Thursday, January 16, 2014

Tooting Your Horn with Your Kids

As you all know, I am really involved in my kids’ lives…mainly because I don’t have one of my own. However, I like being there to cheer them on. Growing up, I was extremely involved in school activities, especially sports. So being on the sidelines, in the bleachers or in the dugout with my kiddos only seems natural. However, they have been a little skeptical of “Mom” having too much of an opinion about their extra-curricular activities. Why? Because they’ve never known me to be involved in any extra-curricular activities myself. In their minds, I am the queen of all things domestic. If they need instructions on brushing teeth or making beds, I am the resident expert…literally. But when it comes to things outside of the home, they often feel that I am outside of my element. That had to change.

Anyone who knows me knows that I’m not a horn tooter. To my own detriment most times, I rely heavily on self-deprecating humor to keep from being embarrassed when I receive compliments.
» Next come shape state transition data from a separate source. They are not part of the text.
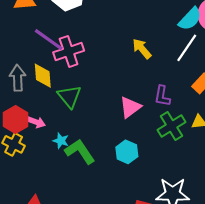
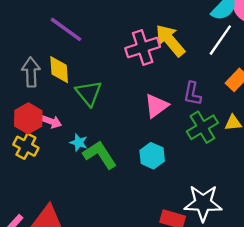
yellow arrow: (142, 49) -> (170, 41), size x1.4
pink cross: (69, 52) -> (143, 48), moved

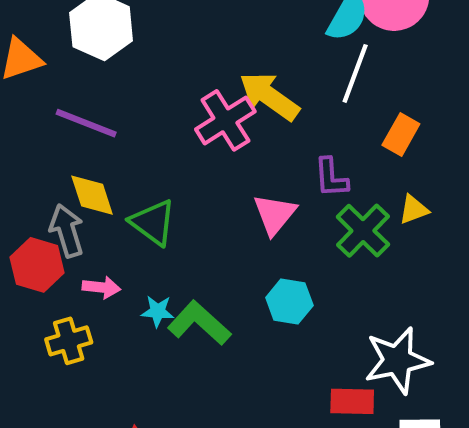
gray arrow: (31, 72) -> (67, 231), moved
red hexagon: (28, 118) -> (37, 265), moved
yellow cross: (26, 146) -> (69, 341), turned -30

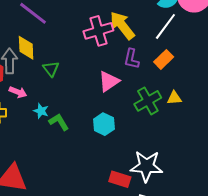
orange rectangle: (401, 135) -> (164, 59), moved
purple L-shape: (331, 178) -> (132, 59), moved
green triangle: (153, 222) -> (51, 69), size x0.7
green L-shape: (199, 323) -> (59, 122), size x0.7

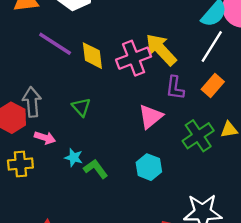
yellow diamond: (26, 48) -> (92, 56), moved

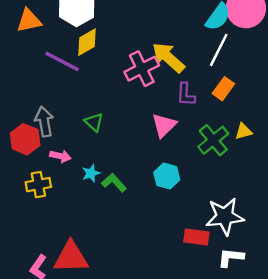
yellow diamond: (92, 56) -> (87, 42), moved, turned 72
cyan star: (74, 158) -> (91, 173), turned -30

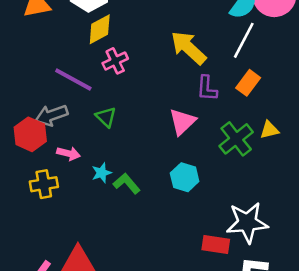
purple line: (62, 61) -> (73, 79), moved
pink cross: (142, 69) -> (115, 61), moved, size x0.7
gray arrow: (44, 122) -> (51, 115), turned -100

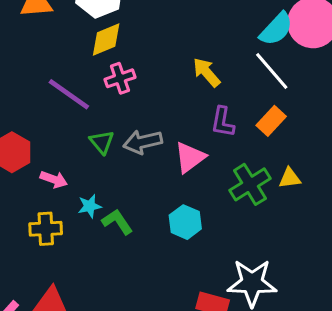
white line: (244, 40) -> (272, 71), turned -75
yellow arrow: (188, 48) -> (207, 72), size x0.7
gray arrow: (51, 115) -> (143, 142), moved
yellow cross: (44, 184) -> (46, 229), moved

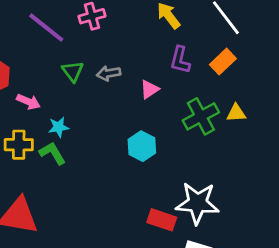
gray arrow: (143, 142) -> (109, 73), size x0.7
pink triangle: (190, 157) -> (149, 89), size x0.7
green L-shape: (117, 222) -> (52, 153), moved

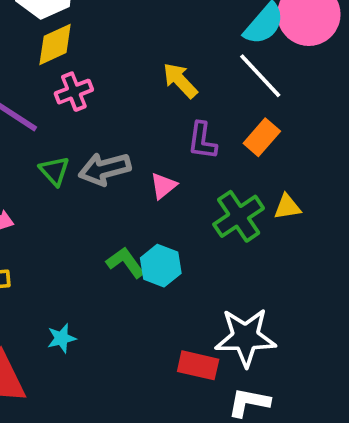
gray arrow: (109, 73) -> (105, 169), size x1.5
cyan star: (59, 127) -> (62, 338), moved
green L-shape: (52, 153) -> (126, 262), moved

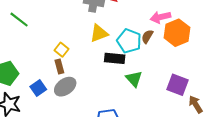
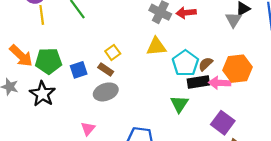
pink arrow: (160, 17) -> (220, 83), moved
black rectangle: (115, 58) -> (198, 82), moved, turned -30
brown rectangle: (59, 67) -> (106, 69), turned -56
blue square: (38, 88) -> (79, 70), moved

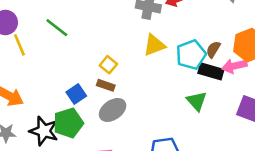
green pentagon: (48, 61) -> (68, 123), moved
cyan pentagon: (185, 63) -> (191, 55), turned 30
black rectangle: (198, 82) -> (211, 71), turned 40

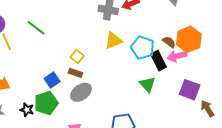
brown semicircle: (213, 49) -> (169, 42), moved, turned 96
cyan pentagon: (191, 55) -> (143, 48), turned -30
black rectangle: (211, 71) -> (158, 61), turned 48
black star: (44, 131) -> (27, 110), size x0.6

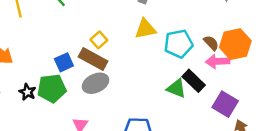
cyan pentagon: (143, 48) -> (178, 44), turned 30
black rectangle: (158, 61) -> (194, 81), moved, turned -30
brown rectangle: (75, 73) -> (93, 59), size x1.6
green triangle: (148, 84) -> (176, 88), turned -36

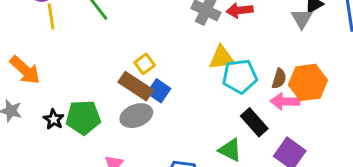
yellow triangle: (145, 29) -> (222, 58), moved
brown semicircle: (211, 43) -> (279, 79), turned 56
blue square: (64, 62) -> (159, 91), moved, turned -36
green triangle: (176, 88) -> (230, 150), moved

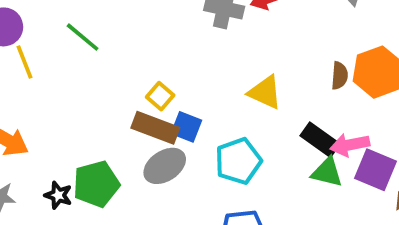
yellow triangle: (222, 58) -> (265, 92), moved, turned 44
cyan pentagon: (240, 76) -> (238, 161), moved
pink arrow: (285, 101) -> (350, 145), moved
green triangle: (230, 150) -> (327, 172), moved

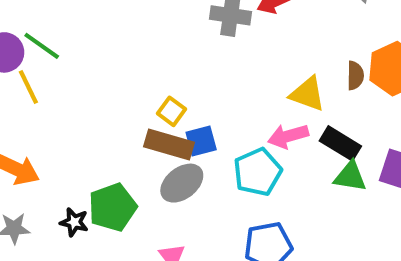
green line: (83, 37) -> (42, 46), moved
yellow triangle: (265, 92) -> (307, 94), moved
blue square: (186, 127) -> (201, 141), turned -32
pink arrow: (350, 145) -> (288, 136), moved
In doing so, I have not only downplayed my skills with adults, but with my children as well. For instance, Jack has played basketball for a couple of seasons now. When I have tried to give him advice or show him proper technique in the past, he would brush me off. Finally, I asked him why.

“Because you’ve never played basketball, Mommy,” he said.

What? How could this be?  My own son didn’t know I played junior high, high school and collegiate basketball? 
photo from my high school yearbook

Hadn’t I told him this before? Haven’t I showed him pictures or taken him to a game? In short, no! Jack believes the greatest thing I’ve ever done was give birth to him. So when I received an email to attend an SMU game honoring basketball alums, I quickly RSVP’d and made the kiddos tag along.

At halftime, all former players were asked to report court-side to be recognized.

“Where are you going,” Jack asked?

“I’m going down to the court,” I replied.

Surprised, he asked, “You played here?”

“Yes! Now watch Westley until I get back.”

So who’s the assistant coach of Jack’s basketball team? Me! And he is more inclined to listen to me now that he knows my basketball background.

The same thing occurred with Reese. She was on the mini-cheerleading squad at her school, and they were preparing to perform at a high school football game.  While she was showing me her routine at home, I said,

“Looks great! Straighten your arms a little more though,”

Rolling her eyes, she said, “This is cheerleader stuff, not mommy stuff. Watch, and I’ll show you how it’s done.”

Oh no she didn’t! I had to break out the 1989 Woodrow Wilson High School yearbook to show her my cheerleading skills!!

Before this, I barely made a noise with my horn. Now, I’m a tooting fool. When checking over their language arts homework, they would give me the stink eye until I reminded them that I used to be an English teacher. When rehearsing speeches for church or memorizing poems for school, they sighed in utter frustration every time I told them to slow down and “put your face into it.” That’s until I pulled out my old resume tapes from being a TV reporter. 

I’m not doing this because I’m pompous or overly proud of the things I’ve done. Instead, I want my children to be proud of the things I’ve done and, in turn, to be proud of themselves and where/who they come from. I am constantly learning that parenting is about more than just washing dishes and folding clothes. I’m their most important mentor…their very first role model. It’s imperative that I share what I know… the good and the bad. They need to see Mommy learn a new skill, meet a goal or overcome an obstacle… because if Mommy can do it, they can too.

Try it. Share your experiences with your kids. And it doesn’t have to be something monumental. If you are going back to school to get a degree, let them look at your homework assignments.  If you’re working out at the gym, take them along. Show your children that there are more dimensions to you than what they see at home. You will open their eyes to the real meaning of the word “superwoman.”  And instead of you bragging on them all of the time, you just might catch them bragging on you.